A Tubulin-based atlas as a gateway to a developmental view of the insect brain

With this work we provide a unique dataset that can provide a framework for future studies. First, the dataset does include not only the adult brain but also two important stages of holometabolan life cycle: the hatchling and the last larval stage. In contrast to other brain atlases, which focused on the adult brain only, this approach provides insights into the developmental origins of adult brain differences. Second, we compare not only neuropils and brain areas but the macro-circuitry as well. This aspect increases the depth of comparison and allows specifically labelled neurons to be assigned to certain fascicles, tracts and lineages groups. Indeed, having identified tracts in the hatchling and assigning these to neural lineage groups offers a well-needed connection to developmental processes in the insect brain. Given, that the antibodies used in this study work in most species, our method can easily be transferred. Third and most importantly, this work opens the stage for an analysis of the cellular and genetic bases of brain evolution in that it allows for more robust homology assignments of neurons between organisms. The exact description of the divergences of homologous cell’s development within a conserved framework is the prerequisite to find the genetic regulation of such divergence.

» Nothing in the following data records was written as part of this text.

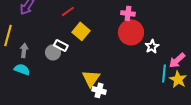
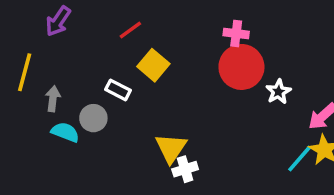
gray circle: (53, 52) -> (93, 118), moved
cyan semicircle: (22, 69) -> (65, 132), moved
cyan line: (164, 73) -> (300, 159), moved, turned 36
white cross: (99, 90) -> (185, 169), turned -32

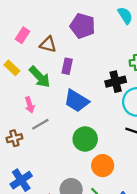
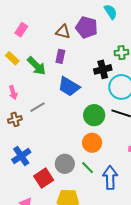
purple pentagon: (83, 26) -> (87, 27), moved
brown triangle: (48, 44) -> (63, 32), moved
pink arrow: (30, 105) -> (13, 92), moved
green circle: (85, 139) -> (94, 115), moved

T. castaneum is an excellent model system for this matter because it is the insect model system closest to D. melanogaster with respect to versatility of genetic and transgenic methods. Specifically, transgenic methods including the Gal4 system (Berghammer et al., 1999; Schinko et al., 2010) can be used to establish reporters – based on this, use of a split Gal4 system should be possible. Genome editing via CRISPR/Cas9 is well established which opens exciting new possibilities. For instance, it has become possible to generate transgenic lines, where fluorescent proteins are driven in the patterns of homologous genes. In previous work, we have used a highly conserved transcription factor to label homologous genetic neural lineages, which represent a new unit of comparison previously not available (Farnworth et al., 2020; Koniszewski et al., 2016). The interpretation of such marked subsets of cells is greatly facilitated by this atlas and allows to focus on the identified differences with ease. The possibility of time- and cost-efficient RNAi screens in T. castaneum will facilitate the identification of the genetic control of development and evolutionary modification.

Key points.

1. Insect brains are built up through lineages that form tracts which fasciculate and enter specific compartments.

2. We provide an atlas of the Tribolium castaneum brain that includes previously under-utilized descriptions of tracts and fascicles and a rare developmental viewpoint.

3. We find a high degree of conservation to the published Drosophila melanogaster atlas and highlight differences in timing and proliferation of the developing D. melanogaster and T. castaneum brain.